◆ About this exercise
What is needed is an exact repeat of the entries, with no pictures in it.

─── Listed records ───

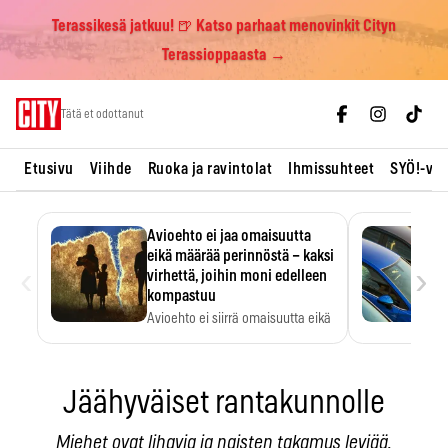
Terassikesä jatkuu! 🍺 Katso parhaat menovinkit Cityn
Terassioppaasta →
Skip
Tätä et odottanut
to
content
Etusivu
Viihde
Ruoka ja ravintolat
Ihmissuhteet
SYÖ!-vii
Avioehto ei jaa omaisuutta
eikä määrää perinnöstä – kaksi
‹
›
virhettä, joihin moni edelleen
kompastuu
Avioehto ei siirrä omaisuutta eikä
ratkaise perintöasioita.
Jäähyväiset rantakunnolle
Miehet ovat lihavia ja naisten takamus leviää.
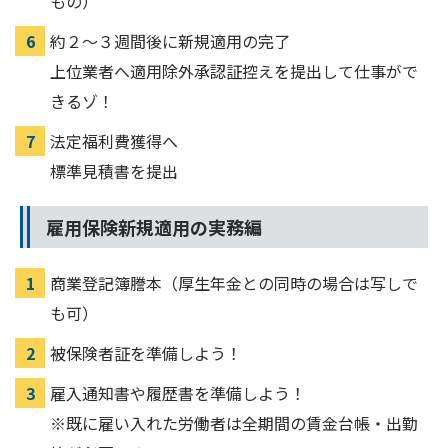
もの）
約２～３週間後に新規適用の完了
上位業者へ適用除外承認証控えを提出して仕事がで
きるゾ！
法定福利費獲得へ
標準見積書を提出
雇用保険新規適用の実務編
商業登記簿謄本（厚生年金との同時の場合は写しで
も可）
被保険者証を準備しよう！
雇入通知書や履歴書を準備しよう！
※既に雇い入れた労働者は全期間の賃金台帳・出勤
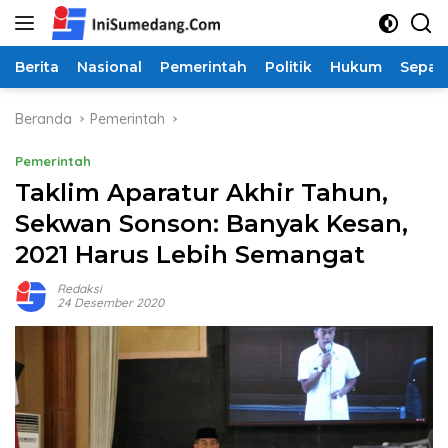
Langsung
ke
konten
Berita
Nasional
Pemerintah
Politik
Hukum
Sepak
Beranda
Pemerintah
Pemerintah
Taklim Aparatur Akhir Tahun,
Sekwan Sonson: Banyak Kesan,
2021 Harus Lebih Semangat
Redaksi
24 Desember 2020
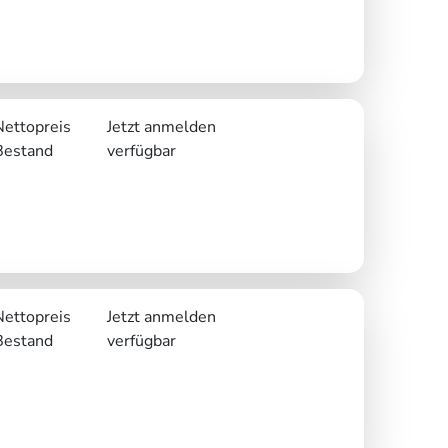
Nettopreis
Jetzt anmelden
Bestand
verfügbar
Nettopreis
Jetzt anmelden
Bestand
verfügbar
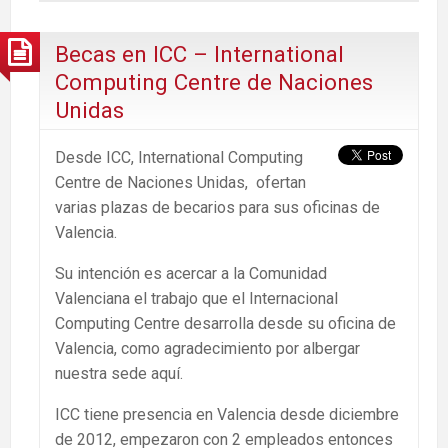
Becas en ICC – International
Computing Centre de Naciones
Unidas
Desde ICC, International Computing
Centre de Naciones Unidas, ofertan
varias plazas de becarios para sus oficinas de
Valencia.
Su intención es acercar a la Comunidad
Valenciana el trabajo que el Internacional
Computing Centre desarrolla desde su oficina de
Valencia, como agradecimiento por albergar
nuestra sede aquí.
ICC tiene presencia en Valencia desde diciembre
de 2012, empezaron con 2 empleados entonces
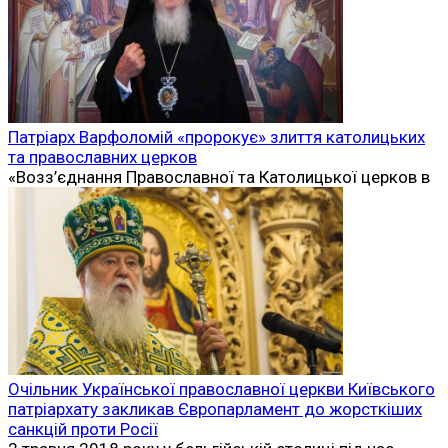
Патріарх Варфоломій «пророкує» злиття католицьких
та православних церков
«Возз’єднання Православної та Католицької церков в
Очільник Української православної церкви Київського
патріархату закликав Європарламент до жорсткіших
санкцій проти Росії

───

◆ Result
Terassikesä jatkuu! 🍺 Katso parhaat menovinkit Cityn
Terassioppaasta →
Skip
Tätä et odottanut
to
content
Etusivu
Viihde
Ruoka ja ravintolat
Ihmissuhteet
SYÖ!-vii
Avioehto ei jaa omaisuutta
eikä määrää perinnöstä – kaksi
‹
›
virhettä, joihin moni edelleen
kompastuu
Avioehto ei siirrä omaisuutta eikä
ratkaise perintöasioita.
Jäähyväiset rantakunnolle
Miehet ovat lihavia ja naisten takamus leviää.
もの）
約２～３週間後に新規適用の完了
上位業者へ適用除外承認証控えを提出して仕事がで
きるゾ！
法定福利費獲得へ
標準見積書を提出
雇用保険新規適用の実務編
商業登記簿謄本（厚生年金との同時の場合は写しで
も可）
被保険者証を準備しよう！
雇入通知書や履歴書を準備しよう！
※既に雇い入れた労働者は全期間の賃金台帳・出勤
Langsung
ke
konten
Berita
Nasional
Pemerintah
Politik
Hukum
Sepak
Beranda
Pemerintah
Pemerintah
Taklim Aparatur Akhir Tahun,
Sekwan Sonson: Banyak Kesan,
2021 Harus Lebih Semangat
Redaksi
24 Desember 2020
Nettopreis
Jetzt anmelden
Bestand
verfügbar
Nettopreis
Jetzt anmelden
Bestand
verfügbar
Becas en ICC – International
Computing Centre de Naciones
Unidas
Desde ICC, International Computing
Centre de Naciones Unidas, ofertan
varias plazas de becarios para sus oficinas de
Valencia.
Su intención es acercar a la Comunidad
Valenciana el trabajo que el Internacional
Computing Centre desarrolla desde su oficina de
Valencia, como agradecimiento por albergar
nuestra sede aquí.
ICC tiene presencia en Valencia desde diciembre
de 2012, empezaron con 2 empleados entonces
Патріарх Варфоломій «пророкує» злиття католицьких
та православних церков
«Возз’єднання Православної та Католицької церков в
Очільник Української православної церкви Київського
патріархату закликав Європарламент до жорсткіших
санкцій проти Росії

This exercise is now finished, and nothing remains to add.